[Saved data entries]

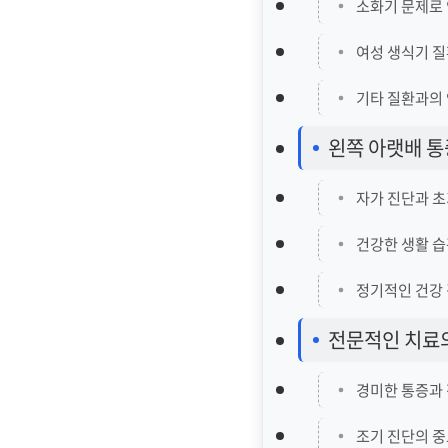
소화기 문제로 
여성 생식기 
기타 질환과의
왼쪽 아랫배 통
자가 진단과 초
건강한 생활 
정기적인 건강
전문적인 치료
경미한 통증과
조기 진단의 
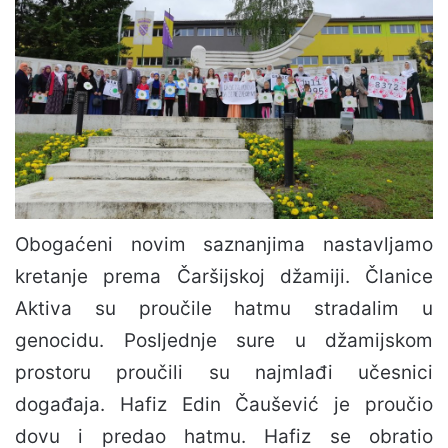
Obogaćeni novim saznanjima nastavljamo
kretanje prema Čaršijskoj džamiji. Članice
Aktiva su proučile hatmu stradalim u
genocidu. Posljednje sure u džamijskom
prostoru proučili su najmlađi učesnici
događaja. Hafiz Edin Čaušević je proučio
dovu i predao hatmu. Hafiz se obratio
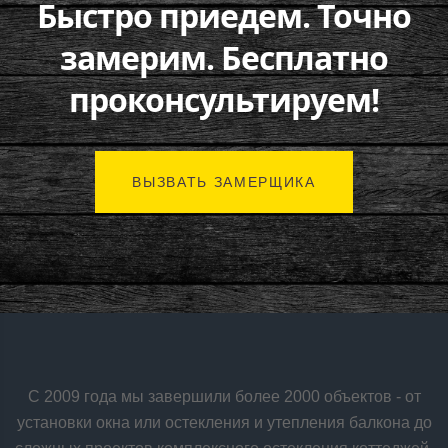
Быстро приедем. Точно
замерим. Бесплатно
проконсультируем!
ВЫЗВАТЬ ЗАМЕРЩИКА
С 2009 года мы завершили более 2000 объектов - от
установки окна или остекления и утепления балкона до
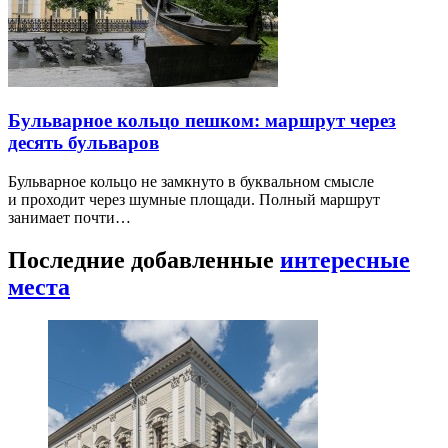
Бульварное кольцо пешком: маршрут через
десять бульваров
Бульварное кольцо не замкнуто в буквальном смысле
и проходит через шумные площади. Полный маршрут
занимает почти…
Последние добавленные
интересные
места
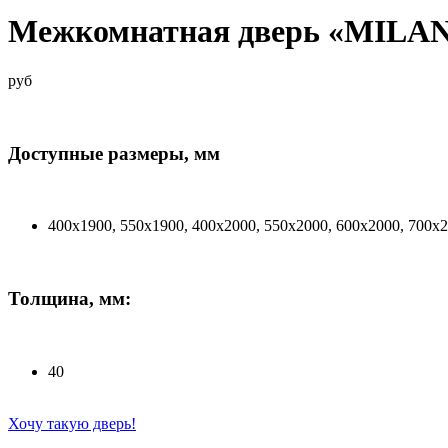
Межкомнатная дверь «MILA
руб
Доступные размеры, мм
400х1900, 550х1900, 400х2000, 550х2000, 600х2000, 700х
Толщина, мм:
40
Хочу такую дверь!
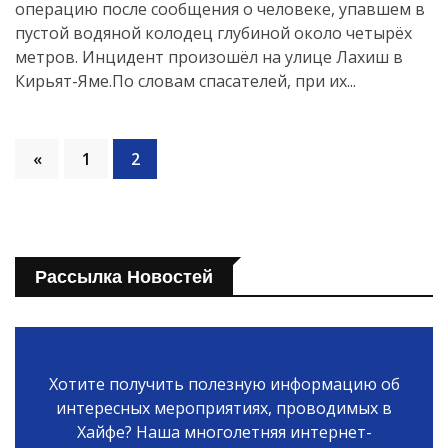
операцию после сообщения о человеке, упавшем в
пустой водяной колодец глубиной около четырёх
метров. Инцидент произошёл на улице Лахиш в
Кирьят-Яме.По словам спасателей, при их...
«
1
2
Рассылка Новостей
Хотите получить полезную информацию об
интересных мероприятиях, проводимых в
Хайфе? Наша многолетняя интернет-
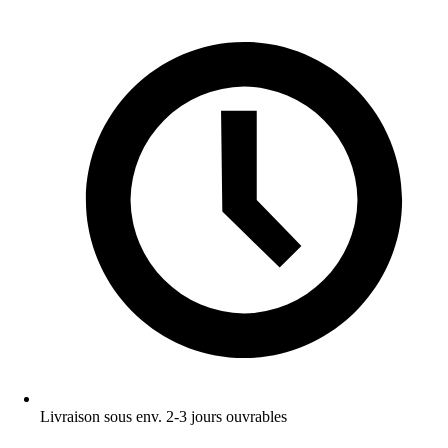
Livraison sous env. 2-3 jours ouvrables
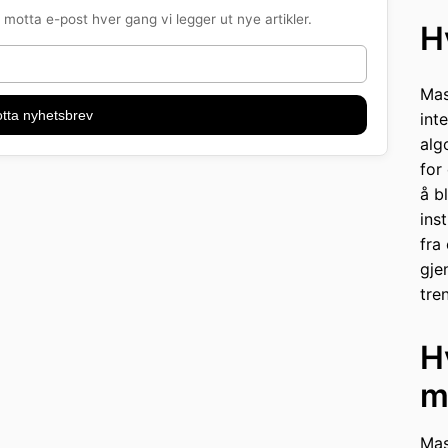
motta e-post hver gang vi legger ut nye artikler.
H
Mas
tta nyhetsbrev
int
alg
for
å b
ins
fra
gje
tre
H
m
Mas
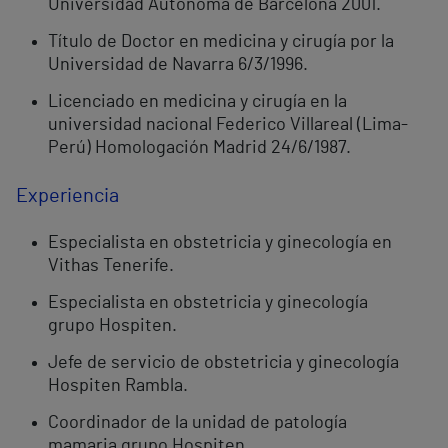
Universidad Autónoma de Barcelona 2001.
Título de Doctor en medicina y cirugía por la
Universidad de Navarra 6/3/1996.
Licenciado en medicina y cirugía en la
universidad nacional Federico Villareal (Lima-
Perú) Homologación Madrid 24/6/1987.
Experiencia
Especialista en obstetricia y ginecología en
Vithas Tenerife.
Especialista en obstetricia y ginecología
grupo Hospiten.
Jefe de servicio de obstetricia y ginecología
Hospiten Rambla.
Coordinador de la unidad de patología
mamaria grupo Hospiten.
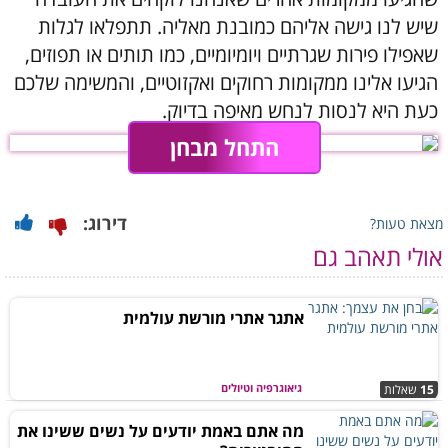
שיש לנו גישה אליהם כמובנת מאליה. תתפלאו לגלות
שאפילו פירות שגרתיים ויומיומיים, כמו תותים או תפוזים,
הגיעו אלינו ממקומות רחוקים ואקזוטיים, והמשימה שלכם
כעת היא לנסות לנחש מאיפה בדיוק.
התחל מבחן
דירוג:
מצאת טעות?
אולי תאהב גם
אתגר אתרי מורשת עולמית
גיאוגרפיה וטיולים
15
שאלות
מה אתם באמת יודעים על נשים ששינו את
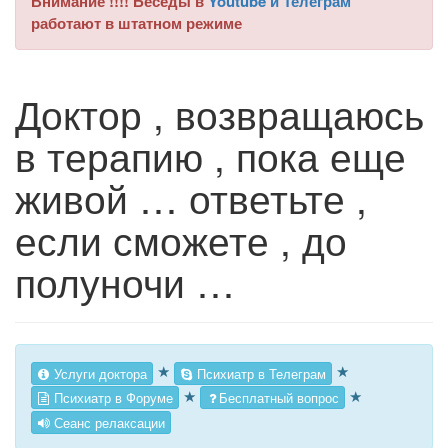
Внимание !!!! Беседы в
Youtube и Телеграм
работают в штатном режиме
Доктор , возвращаюсь
в терапию , пока еще
живой … ответьте ,
если сможете , до
полуночи …
★
★
Услуги доктора
Психиатр в Телеграм
★
★
Психиатр в Форуме
Бесплатный вопрос
Сеанс релаксации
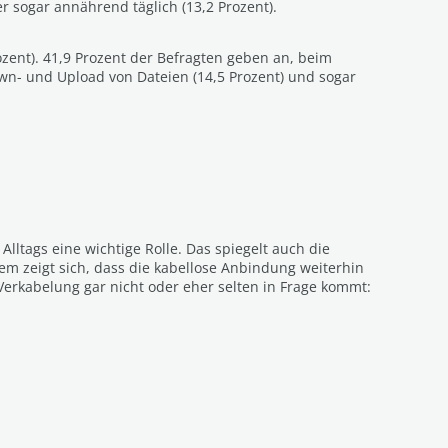
 sogar annährend täglich (13,2 Prozent).
zent). 41,9 Prozent der Befragten geben an, beim
own- und Upload von Dateien (14,5 Prozent) und sogar
lltags eine wichtige Rolle. Das spiegelt auch die
m zeigt sich, dass die kabellose Anbindung weiterhin
Verkabelung gar nicht oder eher selten in Frage kommt:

* **How to complete this task**:
When you transcribe the lines above, keep every word exact but leave the pictures behind.

* **Answer section**:
소화기 문제로 
여성 생식기 
기타 질환과의
왼쪽 아랫배 통
자가 진단과 초
건강한 생활 
정기적인 건강
전문적인 치료
경미한 통증과
조기 진단의 
Obogaćeni novim saznanjima nastavljamo
kretanje prema Čaršijskoj džamiji. Članice
Aktiva su proučile hatmu stradalim u
genocidu. Posljednje sure u džamijskom
prostoru proučili su najmlađi učesnici
događaja. Hafiz Edin Čaušević je proučio
dovu i predao hatmu. Hafiz se obratio
Быстро приедем. Точно
замерим. Бесплатно
проконсультируем!
ВЫЗВАТЬ ЗАМЕРЩИКА
С 2009 года мы завершили более 2000 объектов - от
установки окна или остекления и утепления балкона до
Бульварное кольцо пешком: маршрут через
десять бульваров
Бульварное кольцо не замкнуто в буквальном смысле
и проходит через шумные площади. Полный маршрут
занимает почти…
Последние добавленные
интересные
места
Межкомнатная дверь «MILA
руб
Доступные размеры, мм
400х1900, 550х1900, 400х2000, 550х2000, 600х2000, 700х
Толщина, мм:
40
Хочу такую дверь!
операцию после сообщения о человеке, упавшем в
пустой водяной колодец глубиной около четырёх
метров. Инцидент произошёл на улице Лахиш в
Кирьят-Яме.По словам спасателей, при их...
«
1
2
Рассылка Новостей
Хотите получить полезную информацию об
интересных мероприятиях, проводимых в
Хайфе? Наша многолетняя интернет-
Livraison sous env. 2-3 jours ouvrables
motta e-post hver gang vi legger ut nye artikler.
H
Mas
tta nyhetsbrev
int
alg
for
å b
ins
fra
gje
tre
H
m
Mas
Universidad Autónoma de Barcelona 2001.
Título de Doctor en medicina y cirugía por la
Universidad de Navarra 6/3/1996.
Licenciado en medicina y cirugía en la
universidad nacional Federico Villareal (Lima-
Perú) Homologación Madrid 24/6/1987.
Experiencia
Especialista en obstetricia y ginecología en
Vithas Tenerife.
Especialista en obstetricia y ginecología
grupo Hospiten.
Jefe de servicio de obstetricia y ginecología
Hospiten Rambla.
Coordinador de la unidad de patología
mamaria grupo Hospiten.
שיש לנו גישה אליהם כמובנת מאליה. תתפלאו לגלות
שאפילו פירות שגרתיים ויומיומיים, כמו תותים או תפוזים,
הגיעו אלינו ממקומות רחוקים ואקזוטיים, והמשימה שלכם
כעת היא לנסות לנחש מאיפה בדיוק.
התחל מבחן
דירוג:
מצאת טעות?
אולי תאהב גם
אתגר אתרי מורשת עולמית
גיאוגרפיה וטיולים
15
שאלות
מה אתם באמת יודעים על נשים ששינו את
Внимание !!!! Беседы в
Youtube и Телеграм
работают в штатном режиме
Доктор , возвращаюсь
в терапию , пока еще
живой … ответьте ,
если сможете , до
полуночи …
★
★
Услуги доктора
Психиатр в Телеграм
★
★
Психиатр в Форуме
Бесплатный вопрос
Сеанс релаксации
 sogar annährend täglich (13,2 Prozent).
zent). 41,9 Prozent der Befragten geben an, beim
own- und Upload von Dateien (14,5 Prozent) und sogar
lltags eine wichtige Rolle. Das spiegelt auch die
m zeigt sich, dass die kabellose Anbindung weiterhin
Verkabelung gar nicht oder eher selten in Frage kommt:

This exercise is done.